MATERIAL SUPPLIED »
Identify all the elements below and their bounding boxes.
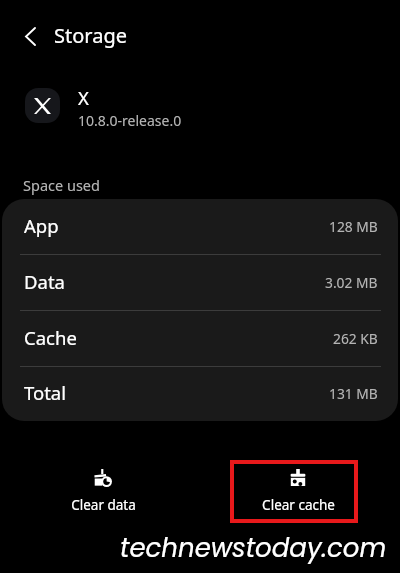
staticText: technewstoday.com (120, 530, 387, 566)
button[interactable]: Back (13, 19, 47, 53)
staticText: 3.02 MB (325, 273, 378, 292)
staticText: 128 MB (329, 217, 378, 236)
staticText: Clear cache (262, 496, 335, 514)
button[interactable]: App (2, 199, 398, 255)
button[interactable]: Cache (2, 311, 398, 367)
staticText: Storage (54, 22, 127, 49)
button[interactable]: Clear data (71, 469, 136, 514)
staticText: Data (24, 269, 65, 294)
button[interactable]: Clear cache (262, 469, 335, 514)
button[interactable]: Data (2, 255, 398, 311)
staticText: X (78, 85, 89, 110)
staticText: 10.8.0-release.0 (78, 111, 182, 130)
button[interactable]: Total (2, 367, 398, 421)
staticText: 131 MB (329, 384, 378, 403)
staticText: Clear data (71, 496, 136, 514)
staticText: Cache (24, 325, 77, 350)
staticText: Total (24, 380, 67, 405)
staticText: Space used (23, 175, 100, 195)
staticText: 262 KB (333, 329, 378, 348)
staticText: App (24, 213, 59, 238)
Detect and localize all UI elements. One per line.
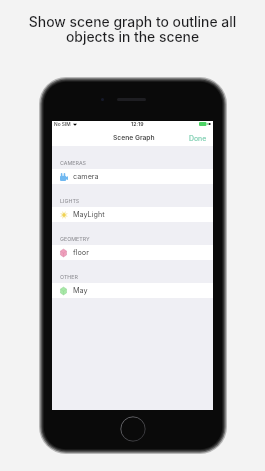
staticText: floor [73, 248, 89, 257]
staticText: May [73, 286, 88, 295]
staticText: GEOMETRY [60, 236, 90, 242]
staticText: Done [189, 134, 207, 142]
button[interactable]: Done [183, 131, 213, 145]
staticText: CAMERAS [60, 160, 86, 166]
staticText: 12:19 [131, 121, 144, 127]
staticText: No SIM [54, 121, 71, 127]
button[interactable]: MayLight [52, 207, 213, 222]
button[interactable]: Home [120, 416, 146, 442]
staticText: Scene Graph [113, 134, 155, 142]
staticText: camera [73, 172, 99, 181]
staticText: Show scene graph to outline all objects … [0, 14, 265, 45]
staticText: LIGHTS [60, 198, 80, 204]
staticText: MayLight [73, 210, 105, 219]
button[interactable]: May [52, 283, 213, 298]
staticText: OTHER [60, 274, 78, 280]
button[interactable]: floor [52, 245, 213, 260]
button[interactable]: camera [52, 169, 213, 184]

WHAT YOU ARE ASKED TO DO »
Your reply is the full set of entries reproduced exactly, with images omitted.

RESPONSE »
Identify all the elements below and their bounding boxes.
staticText: technewstoday.com (120, 530, 387, 566)
button[interactable]: Back (13, 19, 47, 53)
staticText: 3.02 MB (325, 273, 378, 292)
staticText: 128 MB (329, 217, 378, 236)
staticText: Clear cache (262, 496, 335, 514)
button[interactable]: App (2, 199, 398, 255)
button[interactable]: Cache (2, 311, 398, 367)
staticText: Storage (54, 22, 127, 49)
button[interactable]: Clear data (71, 469, 136, 514)
staticText: Data (24, 269, 65, 294)
button[interactable]: Clear cache (262, 469, 335, 514)
button[interactable]: Data (2, 255, 398, 311)
staticText: X (78, 85, 89, 110)
staticText: 10.8.0-release.0 (78, 111, 182, 130)
button[interactable]: Total (2, 367, 398, 421)
staticText: 131 MB (329, 384, 378, 403)
staticText: Clear data (71, 496, 136, 514)
staticText: Cache (24, 325, 77, 350)
staticText: Total (24, 380, 67, 405)
staticText: Space used (23, 175, 100, 195)
staticText: 262 KB (333, 329, 378, 348)
staticText: App (24, 213, 59, 238)
Detect and localize all UI elements. One per line.
staticText: floor [73, 248, 89, 257]
staticText: May [73, 286, 88, 295]
staticText: GEOMETRY [60, 236, 90, 242]
staticText: Done [189, 134, 207, 142]
button[interactable]: Done [183, 131, 213, 145]
staticText: CAMERAS [60, 160, 86, 166]
staticText: 12:19 [131, 121, 144, 127]
staticText: No SIM [54, 121, 71, 127]
button[interactable]: MayLight [52, 207, 213, 222]
button[interactable]: Home [120, 416, 146, 442]
staticText: Scene Graph [113, 134, 155, 142]
staticText: camera [73, 172, 99, 181]
staticText: Show scene graph to outline all objects … [0, 14, 265, 45]
staticText: LIGHTS [60, 198, 80, 204]
staticText: MayLight [73, 210, 105, 219]
button[interactable]: May [52, 283, 213, 298]
staticText: OTHER [60, 274, 78, 280]
button[interactable]: floor [52, 245, 213, 260]
button[interactable]: camera [52, 169, 213, 184]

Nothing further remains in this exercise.